In this report we will investigate the exponential distribution and compare it with the Central Limit Theorem (CLT).
The CLT states that the distribution of the sum (or average) of a large number of independent, identically distributed variables will be approximately normal, regardless of the underlying distribution. The exponential distribution is the probability distribution that describes the time between events in a Poisson process, i.e. a process in which events occur continuously and independently at a constant average rate.
The mean of exponential distribution is \(\mu= \frac{1}{\lambda}\) and the standard deviation is also \(\sigma= \frac{1}{\lambda}\).
With \({\lambda}\)=0.2, we will investigate the distribution of the averages of 40 exponentials doing a thousand simulations.
library(ggplot2)
lambda <- 0.2
number.exponentials <- 40
simulations.count <- 1000
#run the simulation and store it in a matrix
simulation.data = matrix(data= rexp(n=number.exponentials * simulations.count, rate=lambda),
nrow=simulations.count)
#calculate the sampling distribution
sampling.dist <- data.frame( mean = apply(simulation.data, 1, mean))
sample.mean <- mean(sampling.dist[,1])
Given that the theoretical mean is \(\mu= \frac{1}{\lambda}\) which is:
1/lambda
## [1] 5
and the calculated sample mean is:
sample.mean #output the sample mean
## [1] 4.975964
We can conclude that indeed the sample mean is very close to the theoretical mean.

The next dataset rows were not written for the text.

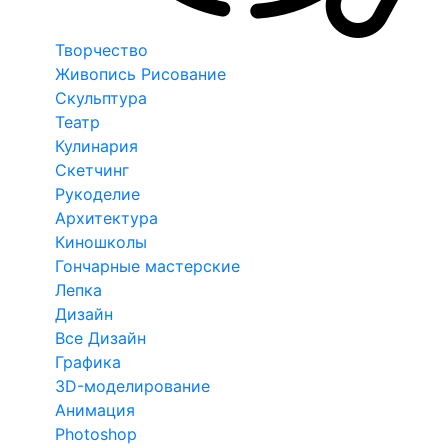
Творчество
Живопись Рисование
Скульптура
Театр
Кулинария
Скетчинг
Рукоделие
Архитектура
Киношколы
Гончарные мастерские
Лепка
Дизайн
Все Дизайн
Графика
3D-моделирование
Анимация
Photoshop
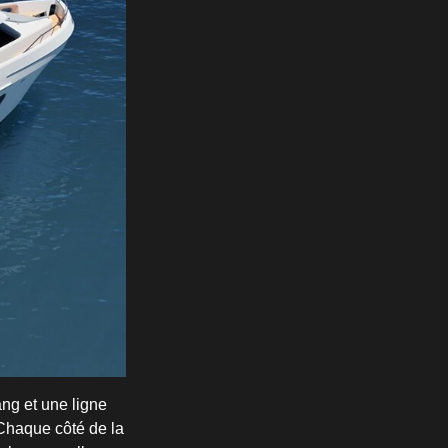
ng et une ligne
 Chaque côté de la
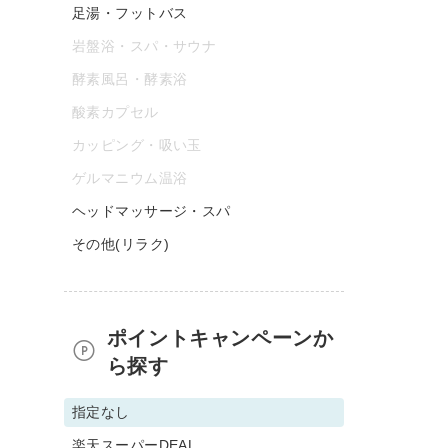
足湯・フットバス
岩盤浴・スパ・サウナ
酵素風呂・酵素浴
酸素カプセル
カッピング・吸い玉
ゲルマニウム温浴
ヘッドマッサージ・スパ
その他(リラク)
ポイントキャンペーンか
ら探す
指定なし
楽天スーパーDEAL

Below is a plot of the sampling distribution with its mean.
ggplot(sampling.dist, aes(x=mean)) +
geom_histogram(binwidth=.1, colour="black", fill="#99c5ff") +
geom_vline(xintercept=sample.mean, size = 1.3, color = '#cc0000', linetype="dashed")+
labs(title="Sampling Distribution with Mean") +
labs(x="", y="")
The variance of standard deviation \(\sigma\) is Var = \(\sigma^2\).
The expected standard deviation \(\sigma\) of a exponential distribution of rate \(\lambda\) is \(\sigma = \frac{1/\lambda}{\sqrt{n}}\)
The theoretical variance for the sampling distribution is:
# Calculate the theoretical standard deviation
theoretical.standard.deviation <- 1/lambda/sqrt(number.exponentials)
# Calculate the theoretical variance
theoretical.variance <- theoretical.standard.deviation ^2
theoretical.variance
## [1] 0.625
The calculated variance of the distribution is :
#Calculate the standard deviation
sampling.dist.standard.deviation <- sd(sampling.dist$mean)
#Calculate the variance
variance <- sampling.dist.standard.deviation ^2
variance
## [1] 0.6634679
The difference between the theoretical variance and the calculated variance is:
theoretical.variance - variance
## [1] -0.03846793
As we can see the two variances are very close.
Comparing the sampling distribution on the graph below, we can see that it resembles a normal distribution.
mu <- 1/lambda
sd <- 1/lambda/sqrt(number.exponentials)
ggplot(sampling.dist, aes(x=mean)) +
geom_histogram(binwidth=.1, aes(y=..density..), colour="black", fill="#99c5ff") +
stat_function(fun = dnorm, arg = list(mean = mu, sd = sd ), colour = "blue", size=1) +
geom_density(colour="green", fill="green", alpha=0.3, size=1) +
geom_vline(xintercept = mu, size=1, colour="#CC0000", linetype="dashed") +
labs(title="Comparing to a Normal Distribution") +
labs(x="", y="")